Il leader andò dritto da Eddie. Era basso e magro, con una lunga e folta barba che mostrava striature di grigio. Aveva la pelle nero scuro e il viso era segnato da grinze e solchi. Quell’uomo aveva trascorso molto tempo nel grande Sahel, col sole a battergli addosso.
“Yisrael Abdul Salaam,” disse Eddie allungando le braccia. “Benvenuto a casa mia.”
“As-Salaam-Alaikum,” disse l’uomo.
Eddie scosse la testa e sorrise. “Come vuoi.”
“Edward,” disse il più piccolo, “ti conosco da quand’eri ragazzo, e sei sempre stato una fonte di guai. Ma questo…” Fece un cenno all’ambiente. Aveva gli occhi svegli e non sorrideva. “Questo è il lavoro del diavolo. Dovrei ucciderti per avermi costretto ad attraversare un tale covo di immoralità.”
Adesso Eddie smise di sorridere. L’ultima cosa che voleva era una ramanzina da un fanatico religioso. “Il mondo sta cambiando,” disse. “Questa è la nuova Nigeria. Soldi veloci, vita veloce, posti bellissimi, donne bellissime. Tu e il tuo dio siete relitti del passato. E l’orologio ticchetta.”
Gli occhi di Yisrael non vacillarono mai. “Prima della tua morte, che Allah ti faccia recidere quella sporca lingua dalla bocca.”
Tolte di mezzo le amenità, Eddie indicò il tavolino. “Ci accomodiamo per parlare un attimo?”
Yisrael annuì.
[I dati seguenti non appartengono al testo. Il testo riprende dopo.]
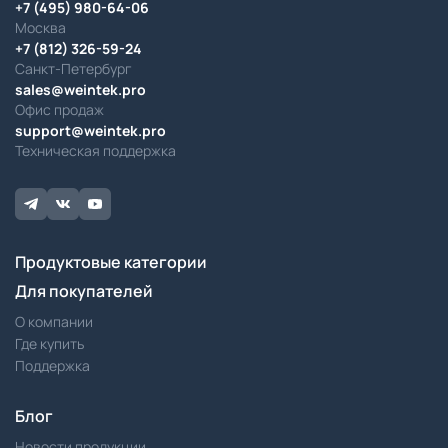
+7 (495) 980-64-06
Москва
+7 (812) 326-59-24
Санкт-Петербург
sales@weintek.pro
Офис продаж
support@weintek.pro
Техническая поддержка
Продуктовые категории
Для покупателей
О компании
Где купить
Поддержка
Блог
Новости продукции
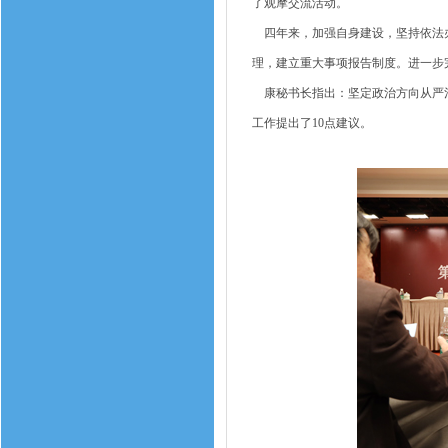
了观摩交流活动。
四年来，加强自身建设，坚持依法办
理，建立重大事项报告制度。进一步
康秘书长指出：坚定政治方向从严治
工作提出了10点建议。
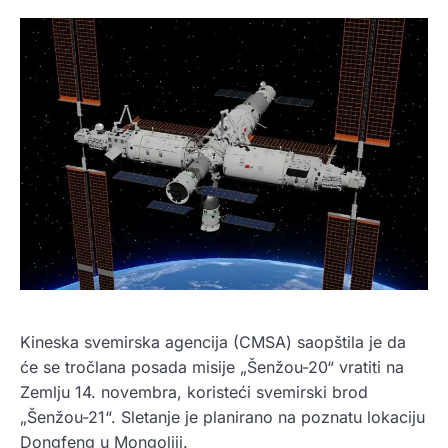
Kineska svemirska agencija (CMSA) saopštila je da
će se tročlana posada misije „Šenžou-20“ vratiti na
Zemlju 14. novembra, koristeći svemirski brod
„Šenžou-21“. Sletanje je planirano na poznatu lokaciju
Dongfeng u Mongoliji.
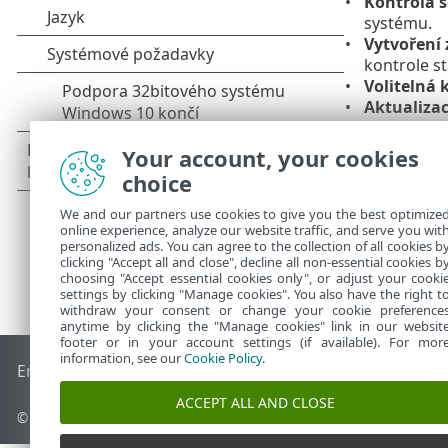
Kontrola s
systému.
Vytvoření
kontrole s
Volitelná 
Aktualiza
Kontrola z
Your account, your cookies
choice
We and our partners use cookies to give you the best optimize
online experience, analyze our website traffic, and serve you wit
personalized ads. You can agree to the collection of all cookies b
clicking "Accept all and close", decline all non-essential cookies b
choosing "Accept essential cookies only", or adjust your cooki
settings by clicking "Manage cookies". You also have the right t
withdraw your consent or change your cookie preference
anytime by clicking the "Manage cookies" link in our websit
footer or in your account settings (if available). For mor
information, see our
Cookie Policy
.
End of Life
ESET Databáze znalostí
ESET Forum
ESET Status
ACCEPT ALL AND CLOSE
© 1992 - 2026 ESET, spol. s r.o. - Všechna práva vyhrazena.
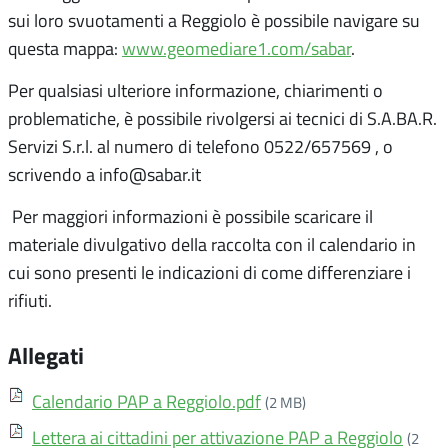
sui loro svuotamenti a Reggiolo è possibile navigare su
questa mappa:
www.geomediare1.com/sabar
.
Per qualsiasi ulteriore informazione, chiarimenti o
problematiche, è possibile rivolgersi ai tecnici di S.A.BA.R.
Servizi S.r.l. al numero di telefono 0522/657569 , o
scrivendo a info@sabar.it
Per maggiori informazioni è possibile scaricare il
materiale divulgativo della raccolta con il calendario in
cui sono presenti le indicazioni di come differenziare i
rifiuti.
Allegati
Calendario PAP a Reggiolo.pdf
(2 MB)
Lettera ai cittadini per attivazione PAP a Reggiolo
(2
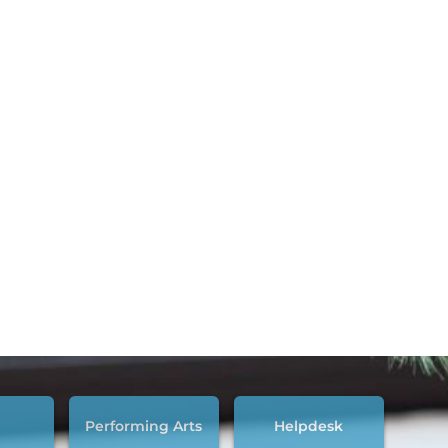
Performing Arts
Helpdesk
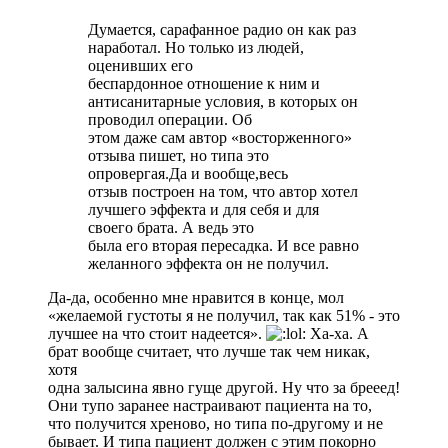
Думается, сарафанное радио он как раз
наработал. Но только из людей,
оценивших его
беспардонное отношение к ним и
антисанитарные условия, в которых он
проводил операции. Об
этом даже сам автор «восторженного»
отзыва пишет, но типа это
опровергая.Да и вообще,весь
отзыв построен на том, что автор хотел
лучшего эффекта и для себя и для
своего брата. А ведь это
была его вторая пересадка. И все равно
желанного эффекта он не получил.
Да-да, особенно мне нравится в конце, мол
«желаемой густоты я не получил, так как 51% - это
лучшее на что стоит надеется».
Ха-ха. А
брат вообще считает, что лучше так чем никак,
хотя
одна залысина явно гуще другой. Ну что за брееед!
Они тупо заранее настраивают пациента на то,
что получится хреново, но типа по-другому и не
бывает. И типа пациент должен с этим покорно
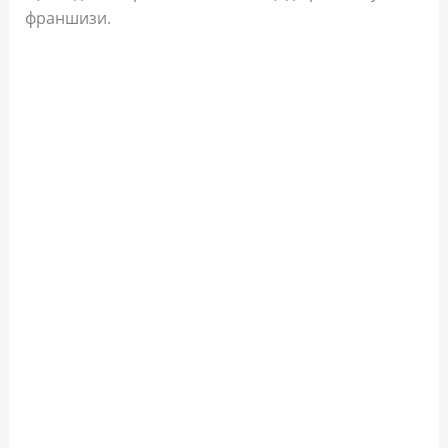
франшизи.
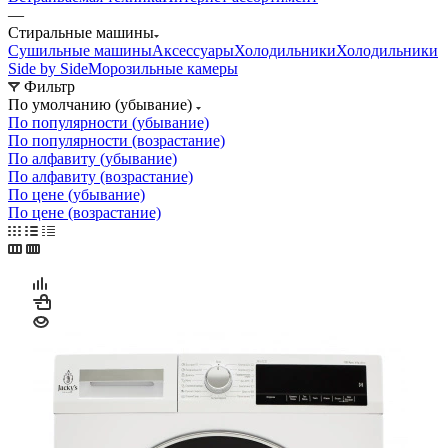
—
Стиральные машины
Сушильные машины
Аксессуары
Холодильники
Холодильники
Side by Side
Морозильные камеры
Фильтр
По умолчанию (убывание)
По популярности (убывание)
По популярности (возрастание)
По алфавиту (убывание)
По алфавиту (возрастание)
По цене (убывание)
По цене (возрастание)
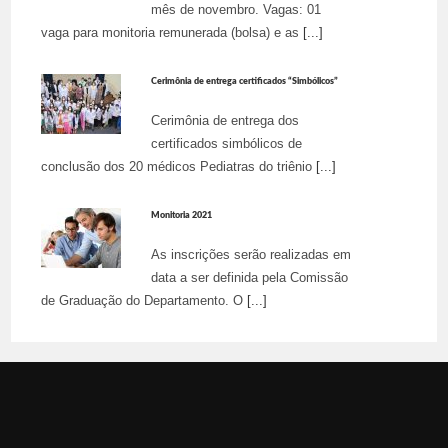
mês de novembro. Vagas: 01
vaga para monitoria remunerada (bolsa) e as
[...]
Cerimônia de entrega certificados “Simbólicos”
Cerimônia de entrega dos
certificados simbólicos de
conclusão dos 20 médicos Pediatras do triênio
[...]
Monitoria 2021
As inscrições serão realizadas em
data a ser definida pela Comissão
de Graduação do Departamento. O
[...]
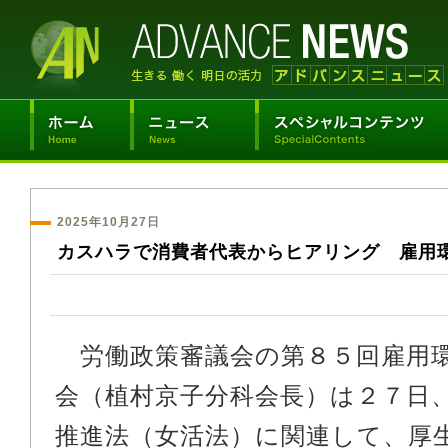
2025年10月27日
カスハラで消費者代表からヒアリング 雇用
労働政策審議会の第８５回雇用
会（植村京子分科会長）は２７日
推進法（女活法）に関連して、厚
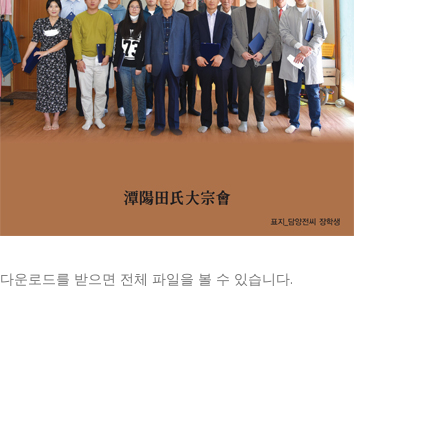
다운로드를 받으면 전체 파일을 볼 수 있습니다.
Sedette al tavolo e Eddie si accomodò di fronte a lui. Il resto degli uomini restò in piedi. Eddie non si curò nemmeno di offrire a Yisrael una flûte di champagne. Non era più di buonumore. Si guardò intorno. Gli uomini erano tesi. Una riunione di cinque minuti poteva aver luogo senza sparatorie? Questa era la massima preoccupazione. Yisrael, ovviamente, non era un attentatore suicida. Era troppo importante per una cosa del genere.
“So che oggi hai rubato una cosa,” disse.
Eddie scosse la testa. “Ho trovato una cosa.”
“E non sai neanche che cos’è.”
Era vero. Negarlo non aveva senso. “Tu sì?”
Yisrael annuì. “Ma certo. Appartiene ad amici nostri.”
Adesso Eddie invece sorrise, un fantasma di un sorriso. “Ah sì? Io sapevo che voi di amici non ne avevate più.”
Yisrael mandò a sbattere il piccolo pugno sul tavolino. Tutt’intorno a loro, i tiratori, stupefatti, saltarono. E fremettero. Ma non estrassero le armi.
“Perché mi hai invitato qui?” disse Yisrael.
“Per offrirti personalmente la cosa che ho trovato. Perché sono un sentimentale, e tu sei un mio compatriota e fratello di tribù, dopotutto. Ma se non la vuoi, sono sicuro di riuscire a fare un accordo con questi tuoi amici.”